» Exercise goal
Every line of the entries below that carries the string "wialon" should be copied.
───
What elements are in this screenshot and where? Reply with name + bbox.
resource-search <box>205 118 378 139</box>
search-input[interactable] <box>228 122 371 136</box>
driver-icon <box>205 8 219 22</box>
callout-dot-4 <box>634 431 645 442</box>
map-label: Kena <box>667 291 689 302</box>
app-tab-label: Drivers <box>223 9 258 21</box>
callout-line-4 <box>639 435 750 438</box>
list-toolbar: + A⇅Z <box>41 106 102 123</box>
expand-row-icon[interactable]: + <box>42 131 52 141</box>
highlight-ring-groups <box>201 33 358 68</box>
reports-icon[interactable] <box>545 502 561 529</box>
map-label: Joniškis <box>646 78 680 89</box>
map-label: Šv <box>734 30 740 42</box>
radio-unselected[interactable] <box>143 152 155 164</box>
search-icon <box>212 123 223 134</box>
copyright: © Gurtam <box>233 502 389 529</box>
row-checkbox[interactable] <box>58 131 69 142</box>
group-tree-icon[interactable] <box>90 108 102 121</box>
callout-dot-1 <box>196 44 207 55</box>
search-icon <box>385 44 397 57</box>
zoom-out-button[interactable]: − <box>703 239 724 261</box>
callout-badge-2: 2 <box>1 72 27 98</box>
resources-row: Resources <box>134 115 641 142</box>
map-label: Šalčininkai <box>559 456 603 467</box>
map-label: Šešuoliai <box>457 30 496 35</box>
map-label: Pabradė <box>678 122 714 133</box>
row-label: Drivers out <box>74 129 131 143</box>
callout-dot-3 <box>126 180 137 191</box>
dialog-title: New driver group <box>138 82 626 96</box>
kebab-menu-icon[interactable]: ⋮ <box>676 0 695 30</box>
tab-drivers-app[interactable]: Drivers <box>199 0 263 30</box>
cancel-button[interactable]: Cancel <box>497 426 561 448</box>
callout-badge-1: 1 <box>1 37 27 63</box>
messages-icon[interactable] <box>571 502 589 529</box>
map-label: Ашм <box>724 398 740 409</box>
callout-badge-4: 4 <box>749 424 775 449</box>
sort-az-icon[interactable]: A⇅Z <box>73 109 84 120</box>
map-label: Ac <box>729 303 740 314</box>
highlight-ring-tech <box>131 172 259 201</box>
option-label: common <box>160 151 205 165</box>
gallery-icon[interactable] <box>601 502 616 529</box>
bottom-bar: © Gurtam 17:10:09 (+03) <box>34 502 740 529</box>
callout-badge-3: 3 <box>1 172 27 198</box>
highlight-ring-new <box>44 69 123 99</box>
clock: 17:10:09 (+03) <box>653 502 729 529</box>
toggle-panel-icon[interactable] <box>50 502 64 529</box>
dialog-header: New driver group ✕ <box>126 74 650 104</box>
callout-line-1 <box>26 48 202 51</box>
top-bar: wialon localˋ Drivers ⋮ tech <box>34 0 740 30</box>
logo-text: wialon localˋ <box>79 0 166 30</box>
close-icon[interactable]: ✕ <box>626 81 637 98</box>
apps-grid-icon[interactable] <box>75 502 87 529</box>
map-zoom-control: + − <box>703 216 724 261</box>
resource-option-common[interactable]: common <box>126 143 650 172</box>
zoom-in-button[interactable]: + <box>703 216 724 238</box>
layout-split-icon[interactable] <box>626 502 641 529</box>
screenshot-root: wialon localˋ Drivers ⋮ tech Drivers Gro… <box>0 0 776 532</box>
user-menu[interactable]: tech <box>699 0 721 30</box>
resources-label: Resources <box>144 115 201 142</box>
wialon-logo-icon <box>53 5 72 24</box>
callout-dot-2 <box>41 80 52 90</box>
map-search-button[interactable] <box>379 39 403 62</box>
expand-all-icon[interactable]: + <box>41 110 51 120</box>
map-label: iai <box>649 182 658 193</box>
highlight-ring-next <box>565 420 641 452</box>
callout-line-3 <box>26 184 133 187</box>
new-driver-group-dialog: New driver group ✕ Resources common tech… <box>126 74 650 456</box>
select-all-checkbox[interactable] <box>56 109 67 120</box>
───
» Task response
top-bar: wialon localˋ Drivers ⋮ tech <box>34 0 740 30</box>
logo-text: wialon localˋ <box>79 0 166 30</box>
screenshot-root: wialon localˋ Drivers ⋮ tech Drivers Gro… <box>0 0 776 532</box>
wialon-logo-icon <box>53 5 72 24</box>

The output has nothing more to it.